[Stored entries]

☆ ☆ ☆ ☆

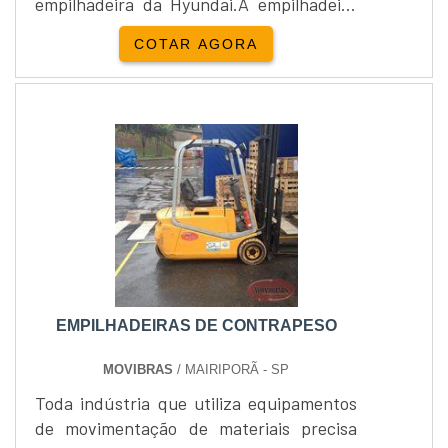
empilhadeira da Hyundai.A empilhadeira
de elevação elétrica da Hyundai possui
COTAR AGORA
uma capacidade de carga de 1.000kg com
elevação elétrica máxima de 2.600 mm, a
torre tem altura máxima de 3.200 mm, a
empilhadeira de elevação elétrica possui
motor de corrente contínua garantindo a
alta confiabilidade.A oti....
EMPILHADEIRAS DE CONTRAPESO
MOVIBRAS
/ MAIRIPORÃ - SP
Toda indústria que utiliza equipamentos
de movimentação de materiais precisa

☆ ☆ ☆ ☆

- **Aim of the task**
Transcribe the data verbatim. No picture belongs in the result.

- **Answer space**
empilhadeira da Hyundai.A empilhadeira
de elevação elétrica da Hyundai possui
COTAR AGORA
uma capacidade de carga de 1.000kg com
elevação elétrica máxima de 2.600 mm, a
torre tem altura máxima de 3.200 mm, a
empilhadeira de elevação elétrica possui
motor de corrente contínua garantindo a
alta confiabilidade.A oti....
EMPILHADEIRAS DE CONTRAPESO
MOVIBRAS
/ MAIRIPORÃ - SP
Toda indústria que utiliza equipamentos
de movimentação de materiais precisa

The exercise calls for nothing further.